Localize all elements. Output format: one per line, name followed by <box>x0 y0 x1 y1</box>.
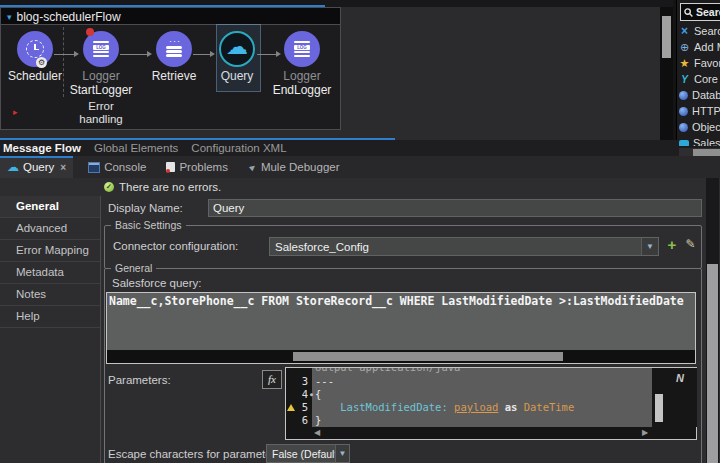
general-legend: General <box>111 262 156 274</box>
retrieve-icon-circle[interactable] <box>156 31 192 67</box>
error-handling-section[interactable]: ▸ Error handling <box>0 98 341 130</box>
escape-characters-select[interactable]: False (Default) ▼ <box>266 444 350 463</box>
parameters-label: Parameters: <box>108 374 171 386</box>
end-logger-icon-circle[interactable]: LOG <box>284 31 320 67</box>
expression-fx-button[interactable]: fx <box>262 370 282 389</box>
chevron-down-icon[interactable]: ▼ <box>335 445 349 462</box>
problems-icon <box>166 162 175 172</box>
query-icon-circle[interactable]: ☁ <box>219 31 255 67</box>
palette-item-objectstore[interactable]: ObjectStore <box>679 119 720 135</box>
palette-item-label: ObjectStore <box>692 121 720 133</box>
flow-body: ⚙SchedulerLOGLoggerStartLoggerRetrieve☁Q… <box>0 24 341 100</box>
start-logger-icon-circle[interactable]: LOG <box>83 31 119 67</box>
salesforce-query-editor[interactable]: Name__c,StorePhone__c FROM StoreRecord__… <box>106 292 696 364</box>
code-lines: output application/java3---4●{5 LastModi… <box>286 368 698 427</box>
parameters-dataweave-editor[interactable]: output application/java3---4●{5 LastModi… <box>285 367 697 440</box>
close-tab-icon[interactable]: × <box>60 162 66 173</box>
palette-item-database[interactable]: Database <box>679 87 720 103</box>
code-text[interactable]: LastModifiedDate: payload as DateTime <box>312 401 698 414</box>
palette-item-salesforce[interactable]: Salesforce <box>679 135 720 146</box>
flow-header[interactable]: ▾ blog-schedulerFlow <box>0 7 341 25</box>
sidebar-item-error-mapping[interactable]: Error Mapping <box>0 240 100 262</box>
palette-search-input[interactable]: Search <box>680 3 720 21</box>
mule-core-icon <box>679 74 690 85</box>
tab-configuration-xml[interactable]: Configuration XML <box>191 142 286 154</box>
anypoint-studio-window: ▾ blog-schedulerFlow ⚙SchedulerLOGLogger… <box>0 0 720 463</box>
search-icon <box>684 8 693 17</box>
sidebar-item-general[interactable]: General <box>0 196 100 218</box>
code-vertical-scrollbar[interactable] <box>652 368 666 427</box>
sidebar-item-advanced[interactable]: Advanced <box>0 218 100 240</box>
code-text[interactable]: } <box>312 414 698 427</box>
database-module-icon <box>679 91 688 100</box>
scheduler-gear-badge: ⚙ <box>36 57 47 68</box>
add-connector-config-button[interactable]: + <box>665 238 679 252</box>
collapse-triangle-icon[interactable]: ▾ <box>7 12 12 22</box>
tab-problems[interactable]: Problems <box>159 156 235 178</box>
tab-query[interactable]: ☁ Query × <box>0 156 73 178</box>
tab-global-elements[interactable]: Global Elements <box>94 142 178 154</box>
palette-item-label: Database <box>692 89 720 101</box>
scrollbar-thumb[interactable] <box>662 16 671 58</box>
dataweave-expand-icon[interactable]: N <box>676 372 684 384</box>
properties-vertical-scrollbar[interactable] <box>706 178 719 463</box>
palette-item-label: Add Modules <box>694 41 720 53</box>
basic-settings-legend: Basic Settings <box>111 219 186 231</box>
sidebar-item-notes[interactable]: Notes <box>0 284 100 306</box>
palette-item-label: HTTP <box>692 105 720 117</box>
error-marker-icon: ▸ <box>13 108 18 117</box>
code-text[interactable]: --- <box>312 375 698 388</box>
scrollbar-thumb[interactable] <box>655 394 663 422</box>
palette-item-core[interactable]: Core <box>679 71 720 87</box>
palette-item-label: Search in Exchange <box>694 25 720 37</box>
palette-item-add-modules[interactable]: Add Modules <box>679 39 720 55</box>
connector-configuration-select[interactable]: Salesforce_Config ▼ <box>269 237 659 256</box>
edit-connector-config-button[interactable]: ✎ <box>683 237 698 252</box>
code-horizontal-scrollbar[interactable]: ◀ ▶ <box>286 427 696 439</box>
canvas-vertical-scrollbar[interactable] <box>660 7 673 140</box>
node-sublabel: StartLogger <box>61 83 141 97</box>
flow-title: blog-schedulerFlow <box>17 10 121 24</box>
scroll-left-icon[interactable]: ◀ <box>314 428 320 437</box>
sidebar-item-metadata[interactable]: Metadata <box>0 262 100 284</box>
tab-console[interactable]: Console <box>81 156 153 178</box>
scrollbar-thumb[interactable] <box>693 149 720 156</box>
add-modules-icon <box>679 42 690 53</box>
display-name-input[interactable] <box>208 199 702 217</box>
line-number: 3 <box>286 375 312 388</box>
scroll-right-icon[interactable]: ▶ <box>642 428 648 437</box>
node-sublabel: EndLogger <box>262 83 342 97</box>
code-line-6: 6} <box>286 414 698 427</box>
sidebar-item-help[interactable]: Help <box>0 306 100 328</box>
scrollbar-thumb[interactable] <box>707 264 718 463</box>
objectstore-module-icon <box>679 123 688 132</box>
tab-message-flow[interactable]: Message Flow <box>3 142 81 154</box>
basic-settings-group: Basic Settings Connector configuration: … <box>104 225 702 269</box>
scrollbar-thumb[interactable] <box>293 352 563 361</box>
node-label: Logger <box>262 70 342 83</box>
properties-panel: ✓ There are no errors. GeneralAdvancedEr… <box>0 178 720 463</box>
palette-item-search-in-exchange[interactable]: Search in Exchange <box>679 23 720 39</box>
flow-canvas[interactable]: ▾ blog-schedulerFlow ⚙SchedulerLOGLogger… <box>0 7 660 140</box>
clock-icon <box>26 40 44 58</box>
scheduler-icon-circle[interactable] <box>17 31 53 67</box>
line-number: 6 <box>286 414 312 427</box>
flow-node-start-logger[interactable]: LOGLoggerStartLogger <box>61 25 141 97</box>
salesforce-query-text[interactable]: Name__c,StorePhone__c FROM StoreRecord__… <box>107 293 695 351</box>
bottom-view-tabbar: ☁ Query × Console Problems ► Mule Debugg… <box>0 156 720 179</box>
query-horizontal-scrollbar[interactable] <box>107 350 695 363</box>
debugger-icon: ► <box>246 160 259 173</box>
code-text[interactable]: { <box>312 388 698 401</box>
chevron-down-icon[interactable]: ▼ <box>641 238 658 255</box>
search-placeholder: Search <box>696 6 720 18</box>
flow-node-end-logger[interactable]: LOGLoggerEndLogger <box>262 25 342 97</box>
salesforce-query-label: Salesforce query: <box>112 277 202 289</box>
palette-item-favorites[interactable]: Favorites <box>679 55 720 71</box>
flow-container: ▾ blog-schedulerFlow ⚙SchedulerLOGLogger… <box>0 7 341 129</box>
exchange-icon <box>679 26 690 37</box>
tab-mule-debugger[interactable]: ► Mule Debugger <box>241 156 347 178</box>
line-number: 4● <box>286 388 312 401</box>
palette-item-list: Search in ExchangeAdd ModulesFavoritesCo… <box>679 23 720 146</box>
fold-marker-icon[interactable]: ● <box>310 388 313 401</box>
palette-item-http[interactable]: HTTP <box>679 103 720 119</box>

━━━━━━

Filter the entries above down to the lines that contain the word "core".

- _Exercise result_:
mule-core-icon <box>679 74 690 85</box>
palette-item-core[interactable]: Core <box>679 71 720 87</box>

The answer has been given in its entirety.